-- Action item --
Taking the line with "Gang of Four" as the first and the line with "Dallas , Texas , United States" as the last, set down exactly every line in that range from the entries below, and no more.

-- Page-level text extractions --
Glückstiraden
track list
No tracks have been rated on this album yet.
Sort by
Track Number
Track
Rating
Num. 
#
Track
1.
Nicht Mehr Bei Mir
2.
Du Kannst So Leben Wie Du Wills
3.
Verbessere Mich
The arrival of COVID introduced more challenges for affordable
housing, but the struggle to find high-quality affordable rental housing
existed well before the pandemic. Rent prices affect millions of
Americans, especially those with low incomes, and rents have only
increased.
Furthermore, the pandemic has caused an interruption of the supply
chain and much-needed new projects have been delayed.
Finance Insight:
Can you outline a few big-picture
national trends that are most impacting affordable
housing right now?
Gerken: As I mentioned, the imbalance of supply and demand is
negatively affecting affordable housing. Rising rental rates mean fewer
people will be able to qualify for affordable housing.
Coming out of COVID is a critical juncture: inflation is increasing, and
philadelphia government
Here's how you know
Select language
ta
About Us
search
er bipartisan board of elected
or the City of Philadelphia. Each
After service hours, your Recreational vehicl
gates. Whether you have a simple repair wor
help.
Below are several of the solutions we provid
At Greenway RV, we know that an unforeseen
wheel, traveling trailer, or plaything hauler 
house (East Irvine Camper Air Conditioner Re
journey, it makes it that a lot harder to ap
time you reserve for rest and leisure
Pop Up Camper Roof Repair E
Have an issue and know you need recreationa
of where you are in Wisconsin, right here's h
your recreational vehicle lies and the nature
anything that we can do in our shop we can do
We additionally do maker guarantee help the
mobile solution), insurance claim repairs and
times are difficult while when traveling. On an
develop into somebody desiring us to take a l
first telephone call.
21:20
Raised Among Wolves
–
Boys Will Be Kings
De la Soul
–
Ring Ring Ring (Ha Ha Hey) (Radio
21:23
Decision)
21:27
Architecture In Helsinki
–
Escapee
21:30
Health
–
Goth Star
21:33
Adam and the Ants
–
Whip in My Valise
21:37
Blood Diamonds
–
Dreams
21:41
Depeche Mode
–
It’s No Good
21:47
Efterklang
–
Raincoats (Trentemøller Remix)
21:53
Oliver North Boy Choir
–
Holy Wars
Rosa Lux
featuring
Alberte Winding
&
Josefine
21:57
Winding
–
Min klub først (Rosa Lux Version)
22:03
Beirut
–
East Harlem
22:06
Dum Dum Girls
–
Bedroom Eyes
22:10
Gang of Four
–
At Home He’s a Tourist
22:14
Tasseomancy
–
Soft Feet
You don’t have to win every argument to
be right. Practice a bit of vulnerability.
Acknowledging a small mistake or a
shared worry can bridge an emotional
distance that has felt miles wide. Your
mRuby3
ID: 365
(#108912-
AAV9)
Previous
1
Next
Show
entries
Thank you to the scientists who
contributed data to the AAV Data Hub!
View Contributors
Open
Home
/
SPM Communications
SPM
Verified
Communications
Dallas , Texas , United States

---

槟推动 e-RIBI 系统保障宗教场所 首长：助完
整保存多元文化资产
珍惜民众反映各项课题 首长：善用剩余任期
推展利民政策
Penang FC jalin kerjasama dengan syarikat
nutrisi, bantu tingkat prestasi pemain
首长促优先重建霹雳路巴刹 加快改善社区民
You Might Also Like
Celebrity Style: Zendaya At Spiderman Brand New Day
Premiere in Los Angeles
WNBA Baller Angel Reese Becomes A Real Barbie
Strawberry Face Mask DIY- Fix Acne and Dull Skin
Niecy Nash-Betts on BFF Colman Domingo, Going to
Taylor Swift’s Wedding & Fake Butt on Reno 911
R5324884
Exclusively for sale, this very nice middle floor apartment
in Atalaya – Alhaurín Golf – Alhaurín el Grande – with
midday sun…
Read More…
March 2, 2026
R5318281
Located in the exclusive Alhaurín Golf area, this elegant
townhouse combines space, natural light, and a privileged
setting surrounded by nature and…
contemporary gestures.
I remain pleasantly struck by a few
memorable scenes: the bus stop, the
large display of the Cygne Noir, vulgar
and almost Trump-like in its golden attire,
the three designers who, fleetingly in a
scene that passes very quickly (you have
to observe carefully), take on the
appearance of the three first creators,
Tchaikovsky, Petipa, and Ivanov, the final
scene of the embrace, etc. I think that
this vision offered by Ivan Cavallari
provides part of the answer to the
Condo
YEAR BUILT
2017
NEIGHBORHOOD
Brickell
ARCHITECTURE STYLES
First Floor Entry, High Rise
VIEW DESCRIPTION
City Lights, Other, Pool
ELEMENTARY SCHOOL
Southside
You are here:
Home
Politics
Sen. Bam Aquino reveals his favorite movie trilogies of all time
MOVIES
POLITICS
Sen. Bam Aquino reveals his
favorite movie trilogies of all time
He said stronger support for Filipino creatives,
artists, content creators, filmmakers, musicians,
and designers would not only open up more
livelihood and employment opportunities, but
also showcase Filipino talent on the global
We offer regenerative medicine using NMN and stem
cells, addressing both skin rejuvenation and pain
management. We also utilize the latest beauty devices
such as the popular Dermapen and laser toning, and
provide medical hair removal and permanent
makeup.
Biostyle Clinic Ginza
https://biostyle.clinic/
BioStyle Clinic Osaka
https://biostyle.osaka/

-- Answer to this problem --
Gang of Four
–
At Home He’s a Tourist
22:14
Tasseomancy
–
Soft Feet
You don’t have to win every argument to
be right. Practice a bit of vulnerability.
Acknowledging a small mistake or a
shared worry can bridge an emotional
distance that has felt miles wide. Your
mRuby3
ID: 365
(#108912-
AAV9)
Previous
1
Next
Show
entries
Thank you to the scientists who
contributed data to the AAV Data Hub!
View Contributors
Open
Home
/
SPM Communications
SPM
Verified
Communications
Dallas , Texas , United States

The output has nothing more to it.